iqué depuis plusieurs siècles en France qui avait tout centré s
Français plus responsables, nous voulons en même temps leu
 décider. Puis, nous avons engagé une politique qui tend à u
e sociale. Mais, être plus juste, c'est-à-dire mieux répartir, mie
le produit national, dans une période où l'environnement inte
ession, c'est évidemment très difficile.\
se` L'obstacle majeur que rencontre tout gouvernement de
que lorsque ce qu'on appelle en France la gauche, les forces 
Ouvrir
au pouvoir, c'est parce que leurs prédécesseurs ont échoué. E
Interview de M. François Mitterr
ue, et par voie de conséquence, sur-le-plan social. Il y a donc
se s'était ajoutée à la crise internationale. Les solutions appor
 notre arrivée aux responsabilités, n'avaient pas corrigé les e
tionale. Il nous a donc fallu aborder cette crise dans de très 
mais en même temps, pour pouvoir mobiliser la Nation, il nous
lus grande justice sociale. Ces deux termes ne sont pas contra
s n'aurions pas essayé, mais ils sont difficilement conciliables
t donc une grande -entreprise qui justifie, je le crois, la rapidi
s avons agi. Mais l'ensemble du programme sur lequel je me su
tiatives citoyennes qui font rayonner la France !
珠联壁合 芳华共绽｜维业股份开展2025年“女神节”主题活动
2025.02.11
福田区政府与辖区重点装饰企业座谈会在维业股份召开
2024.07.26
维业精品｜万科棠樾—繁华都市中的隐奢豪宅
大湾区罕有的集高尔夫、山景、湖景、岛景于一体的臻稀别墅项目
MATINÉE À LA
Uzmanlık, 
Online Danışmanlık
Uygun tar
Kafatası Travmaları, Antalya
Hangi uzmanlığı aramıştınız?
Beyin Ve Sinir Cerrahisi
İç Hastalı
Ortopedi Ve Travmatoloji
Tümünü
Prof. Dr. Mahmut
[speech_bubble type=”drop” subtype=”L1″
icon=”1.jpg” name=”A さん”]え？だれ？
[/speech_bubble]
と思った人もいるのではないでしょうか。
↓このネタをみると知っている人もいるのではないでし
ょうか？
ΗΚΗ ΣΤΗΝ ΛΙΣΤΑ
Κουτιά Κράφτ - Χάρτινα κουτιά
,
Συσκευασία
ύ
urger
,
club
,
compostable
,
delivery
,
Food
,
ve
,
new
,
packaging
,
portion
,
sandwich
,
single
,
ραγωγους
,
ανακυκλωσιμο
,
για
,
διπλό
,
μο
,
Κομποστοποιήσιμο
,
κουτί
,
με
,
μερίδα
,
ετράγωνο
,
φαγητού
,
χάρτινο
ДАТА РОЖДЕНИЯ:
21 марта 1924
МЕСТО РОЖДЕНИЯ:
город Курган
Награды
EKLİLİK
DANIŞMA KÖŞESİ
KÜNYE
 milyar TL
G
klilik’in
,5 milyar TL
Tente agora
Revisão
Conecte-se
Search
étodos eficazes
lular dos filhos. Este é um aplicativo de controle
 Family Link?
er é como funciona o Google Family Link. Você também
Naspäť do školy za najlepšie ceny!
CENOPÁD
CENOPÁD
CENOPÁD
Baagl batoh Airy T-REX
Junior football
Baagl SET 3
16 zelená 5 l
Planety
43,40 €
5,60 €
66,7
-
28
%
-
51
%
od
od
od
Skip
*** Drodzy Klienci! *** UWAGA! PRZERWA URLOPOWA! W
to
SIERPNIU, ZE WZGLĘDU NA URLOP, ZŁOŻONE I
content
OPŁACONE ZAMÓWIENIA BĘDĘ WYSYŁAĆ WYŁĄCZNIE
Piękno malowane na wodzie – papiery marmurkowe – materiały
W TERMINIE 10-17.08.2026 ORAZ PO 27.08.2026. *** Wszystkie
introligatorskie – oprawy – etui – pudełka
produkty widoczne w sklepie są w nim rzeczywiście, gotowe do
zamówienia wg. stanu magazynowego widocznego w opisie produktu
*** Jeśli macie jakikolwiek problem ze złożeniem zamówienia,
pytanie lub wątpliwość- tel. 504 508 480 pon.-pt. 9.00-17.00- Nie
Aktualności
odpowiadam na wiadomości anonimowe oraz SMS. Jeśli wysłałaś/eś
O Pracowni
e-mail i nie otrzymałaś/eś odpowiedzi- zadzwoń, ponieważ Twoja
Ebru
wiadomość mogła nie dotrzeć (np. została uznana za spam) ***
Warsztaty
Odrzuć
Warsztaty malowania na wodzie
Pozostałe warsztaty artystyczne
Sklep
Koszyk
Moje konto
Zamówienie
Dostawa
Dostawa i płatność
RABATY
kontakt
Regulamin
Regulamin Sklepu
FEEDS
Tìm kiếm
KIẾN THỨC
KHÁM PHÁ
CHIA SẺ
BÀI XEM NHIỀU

═══

Could you please reproduce each record exactly, leaving nothing out?

iqué depuis plusieurs siècles en France qui avait tout centré s
Français plus responsables, nous voulons en même temps leu
 décider. Puis, nous avons engagé une politique qui tend à u
e sociale. Mais, être plus juste, c'est-à-dire mieux répartir, mie
le produit national, dans une période où l'environnement inte
ession, c'est évidemment très difficile.\
se` L'obstacle majeur que rencontre tout gouvernement de
que lorsque ce qu'on appelle en France la gauche, les forces 
Ouvrir
au pouvoir, c'est parce que leurs prédécesseurs ont échoué. E
Interview de M. François Mitterr
ue, et par voie de conséquence, sur-le-plan social. Il y a donc
se s'était ajoutée à la crise internationale. Les solutions appor
 notre arrivée aux responsabilités, n'avaient pas corrigé les e
tionale. Il nous a donc fallu aborder cette crise dans de très 
mais en même temps, pour pouvoir mobiliser la Nation, il nous
lus grande justice sociale. Ces deux termes ne sont pas contra
s n'aurions pas essayé, mais ils sont difficilement conciliables
t donc une grande -entreprise qui justifie, je le crois, la rapidi
s avons agi. Mais l'ensemble du programme sur lequel je me su
tiatives citoyennes qui font rayonner la France !
珠联壁合 芳华共绽｜维业股份开展2025年“女神节”主题活动
2025.02.11
福田区政府与辖区重点装饰企业座谈会在维业股份召开
2024.07.26
维业精品｜万科棠樾—繁华都市中的隐奢豪宅
大湾区罕有的集高尔夫、山景、湖景、岛景于一体的臻稀别墅项目
MATINÉE À LA
Uzmanlık, 
Online Danışmanlık
Uygun tar
Kafatası Travmaları, Antalya
Hangi uzmanlığı aramıştınız?
Beyin Ve Sinir Cerrahisi
İç Hastalı
Ortopedi Ve Travmatoloji
Tümünü
Prof. Dr. Mahmut
[speech_bubble type=”drop” subtype=”L1″
icon=”1.jpg” name=”A さん”]え？だれ？
[/speech_bubble]
と思った人もいるのではないでしょうか。
↓このネタをみると知っている人もいるのではないでし
ょうか？
ΗΚΗ ΣΤΗΝ ΛΙΣΤΑ
Κουτιά Κράφτ - Χάρτινα κουτιά
,
Συσκευασία
ύ
urger
,
club
,
compostable
,
delivery
,
Food
,
ve
,
new
,
packaging
,
portion
,
sandwich
,
single
,
ραγωγους
,
ανακυκλωσιμο
,
για
,
διπλό
,
μο
,
Κομποστοποιήσιμο
,
κουτί
,
με
,
μερίδα
,
ετράγωνο
,
φαγητού
,
χάρτινο
ДАТА РОЖДЕНИЯ:
21 марта 1924
МЕСТО РОЖДЕНИЯ:
город Курган
Награды
EKLİLİK
DANIŞMA KÖŞESİ
KÜNYE
 milyar TL
G
klilik’in
,5 milyar TL
Tente agora
Revisão
Conecte-se
Search
étodos eficazes
lular dos filhos. Este é um aplicativo de controle
 Family Link?
er é como funciona o Google Family Link. Você também
Naspäť do školy za najlepšie ceny!
CENOPÁD
CENOPÁD
CENOPÁD
Baagl batoh Airy T-REX
Junior football
Baagl SET 3
16 zelená 5 l
Planety
43,40 €
5,60 €
66,7
-
28
%
-
51
%
od
od
od
Skip
*** Drodzy Klienci! *** UWAGA! PRZERWA URLOPOWA! W
to
SIERPNIU, ZE WZGLĘDU NA URLOP, ZŁOŻONE I
content
OPŁACONE ZAMÓWIENIA BĘDĘ WYSYŁAĆ WYŁĄCZNIE
Piękno malowane na wodzie – papiery marmurkowe – materiały
W TERMINIE 10-17.08.2026 ORAZ PO 27.08.2026. *** Wszystkie
introligatorskie – oprawy – etui – pudełka
produkty widoczne w sklepie są w nim rzeczywiście, gotowe do
zamówienia wg. stanu magazynowego widocznego w opisie produktu
*** Jeśli macie jakikolwiek problem ze złożeniem zamówienia,
pytanie lub wątpliwość- tel. 504 508 480 pon.-pt. 9.00-17.00- Nie
Aktualności
odpowiadam na wiadomości anonimowe oraz SMS. Jeśli wysłałaś/eś
O Pracowni
e-mail i nie otrzymałaś/eś odpowiedzi- zadzwoń, ponieważ Twoja
Ebru
wiadomość mogła nie dotrzeć (np. została uznana za spam) ***
Warsztaty
Odrzuć
Warsztaty malowania na wodzie
Pozostałe warsztaty artystyczne
Sklep
Koszyk
Moje konto
Zamówienie
Dostawa
Dostawa i płatność
RABATY
kontakt
Regulamin
Regulamin Sklepu
FEEDS
Tìm kiếm
KIẾN THỨC
KHÁM PHÁ
CHIA SẺ
BÀI XEM NHIỀU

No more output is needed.